(Stored data)
-----

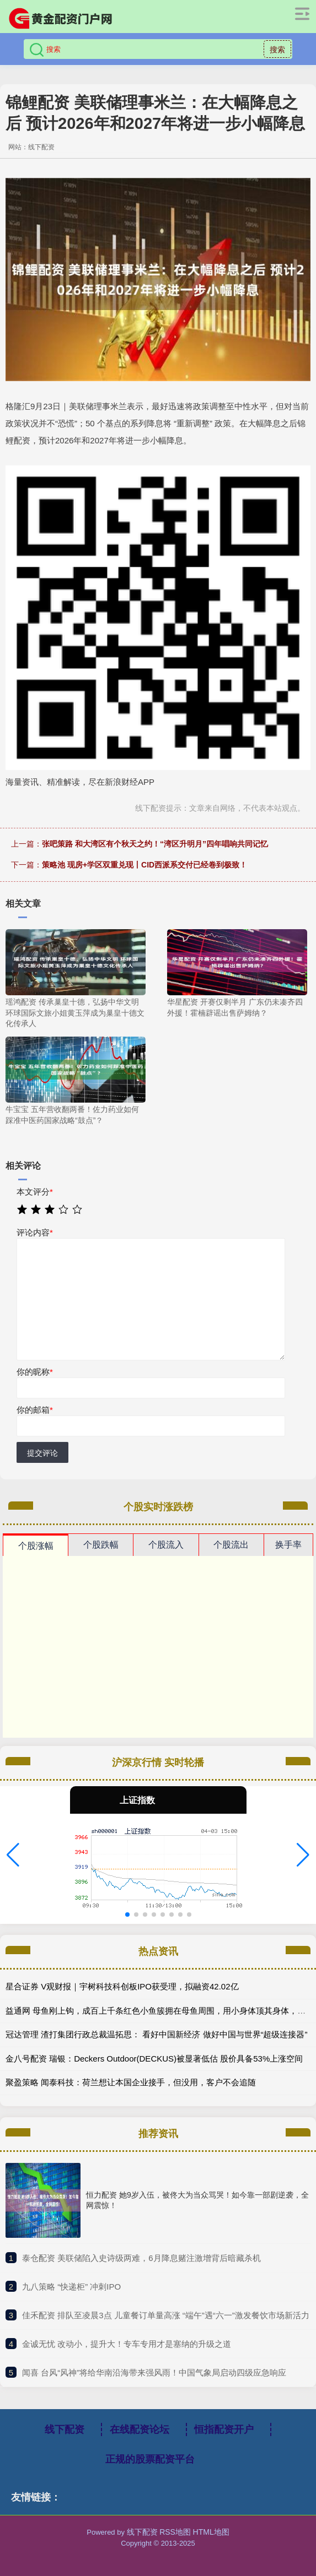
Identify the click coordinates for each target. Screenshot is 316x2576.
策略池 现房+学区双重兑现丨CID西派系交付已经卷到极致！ (144, 864)
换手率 (288, 1544)
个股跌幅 (101, 1544)
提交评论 (42, 1453)
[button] (13, 1855)
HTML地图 (211, 2532)
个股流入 (166, 1544)
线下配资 (64, 2429)
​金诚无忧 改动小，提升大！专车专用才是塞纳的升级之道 (126, 2344)
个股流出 (231, 1544)
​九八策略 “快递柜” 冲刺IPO (71, 2286)
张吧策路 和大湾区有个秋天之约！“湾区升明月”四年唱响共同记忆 (155, 843)
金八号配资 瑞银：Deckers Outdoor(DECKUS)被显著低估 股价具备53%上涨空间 (154, 2058)
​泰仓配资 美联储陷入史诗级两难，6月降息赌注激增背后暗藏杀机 (141, 2258)
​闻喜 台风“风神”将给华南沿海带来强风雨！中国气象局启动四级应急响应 (154, 2372)
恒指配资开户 (224, 2429)
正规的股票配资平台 (150, 2459)
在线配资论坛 (139, 2429)
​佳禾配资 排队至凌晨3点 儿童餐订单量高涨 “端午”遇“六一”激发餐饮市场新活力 (165, 2315)
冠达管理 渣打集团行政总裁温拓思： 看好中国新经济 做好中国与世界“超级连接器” (157, 2034)
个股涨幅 (35, 1545)
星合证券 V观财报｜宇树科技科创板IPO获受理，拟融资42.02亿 (122, 1986)
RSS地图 (175, 2532)
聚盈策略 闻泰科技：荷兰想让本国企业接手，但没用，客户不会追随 (131, 2082)
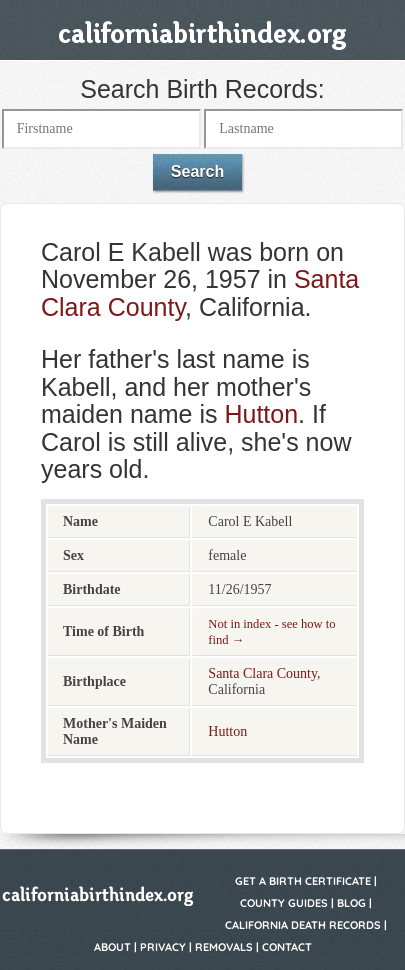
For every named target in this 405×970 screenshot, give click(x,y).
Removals (224, 947)
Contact (287, 947)
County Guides (284, 903)
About (112, 947)
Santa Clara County (262, 673)
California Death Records (303, 925)
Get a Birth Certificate (303, 881)
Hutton (261, 414)
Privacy (163, 947)
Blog (351, 903)
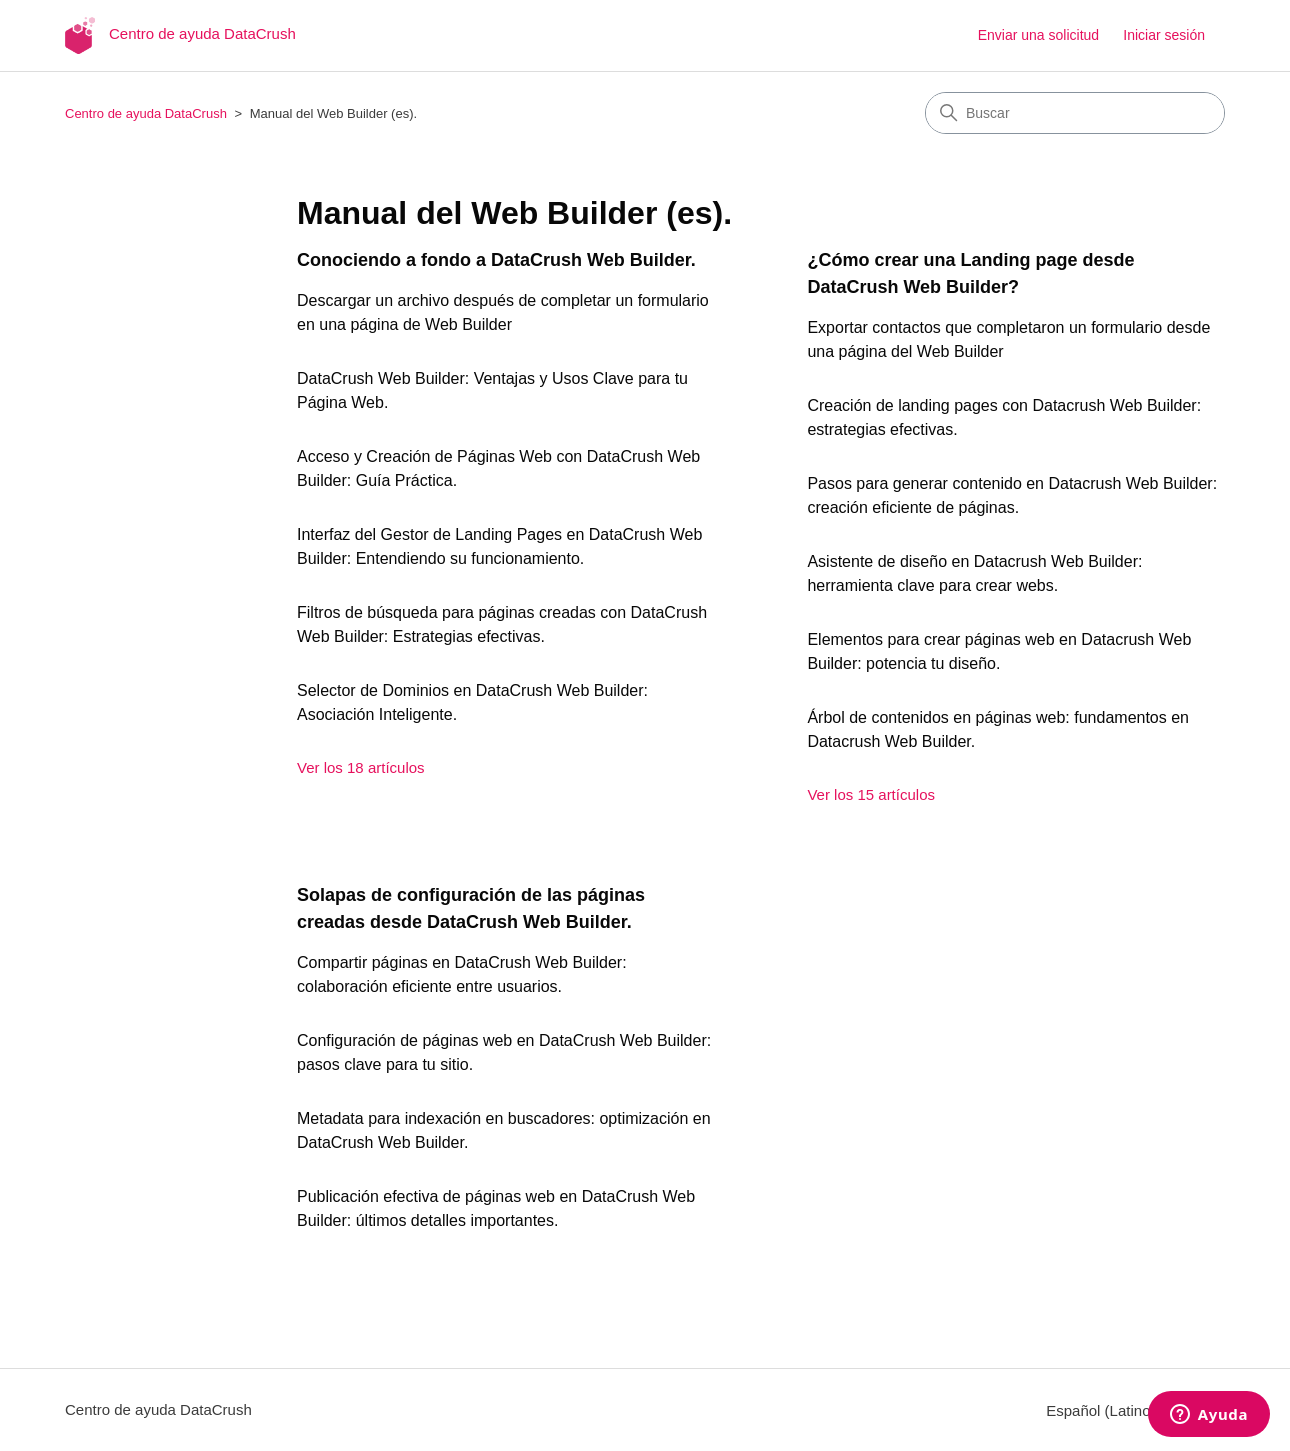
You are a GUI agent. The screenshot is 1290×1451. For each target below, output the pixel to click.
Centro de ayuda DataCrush (146, 113)
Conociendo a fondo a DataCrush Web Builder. (496, 260)
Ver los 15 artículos (871, 794)
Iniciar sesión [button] (1164, 35)
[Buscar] (1075, 113)
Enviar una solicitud (1038, 35)
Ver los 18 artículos (361, 767)
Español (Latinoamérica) (1135, 1410)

-----

With the images left out, output all the entries above exactly.

- _RESULT OF THE TASK_
Identify the click coordinates for each target. Screenshot is 316x2576.
策略池 现房+学区双重兑现丨CID西派系交付已经卷到极致！ (144, 864)
换手率 (288, 1544)
个股跌幅 (101, 1544)
提交评论 (42, 1453)
[button] (13, 1855)
HTML地图 (211, 2532)
个股流入 (166, 1544)
线下配资 (64, 2429)
​金诚无忧 改动小，提升大！专车专用才是塞纳的升级之道 (126, 2344)
个股流出 (231, 1544)
​九八策略 “快递柜” 冲刺IPO (71, 2286)
张吧策路 和大湾区有个秋天之约！“湾区升明月”四年唱响共同记忆 (155, 843)
金八号配资 瑞银：Deckers Outdoor(DECKUS)被显著低估 股价具备53%上涨空间 (154, 2058)
​泰仓配资 美联储陷入史诗级两难，6月降息赌注激增背后暗藏杀机 (141, 2258)
​闻喜 台风“风神”将给华南沿海带来强风雨！中国气象局启动四级应急响应 (154, 2372)
恒指配资开户 (224, 2429)
正规的股票配资平台 (150, 2459)
在线配资论坛 (139, 2429)
​佳禾配资 排队至凌晨3点 儿童餐订单量高涨 “端午”遇“六一”激发餐饮市场新活力 (165, 2315)
冠达管理 渣打集团行政总裁温拓思： 看好中国新经济 做好中国与世界“超级连接器” (157, 2034)
个股涨幅 (35, 1545)
星合证券 V观财报｜宇树科技科创板IPO获受理，拟融资42.02亿 (122, 1986)
RSS地图 (175, 2532)
聚盈策略 闻泰科技：荷兰想让本国企业接手，但没用，客户不会追随 (131, 2082)
For every named target in this 405×970 screenshot, give click(x,y).
Removals (224, 947)
Contact (287, 947)
County Guides (284, 903)
About (112, 947)
Santa Clara County (262, 673)
California Death Records (303, 925)
Get a Birth Certificate (303, 881)
Hutton (261, 414)
Privacy (163, 947)
Blog (351, 903)
You are a GUI agent. The screenshot is 1290×1451. For each target below, output the pixel to click.
Centro de ayuda DataCrush (146, 113)
Conociendo a fondo a DataCrush Web Builder. (496, 260)
Ver los 15 artículos (871, 794)
Iniciar sesión [button] (1164, 35)
[Buscar] (1075, 113)
Enviar una solicitud (1038, 35)
Ver los 18 artículos (361, 767)
Español (Latinoamérica) (1135, 1410)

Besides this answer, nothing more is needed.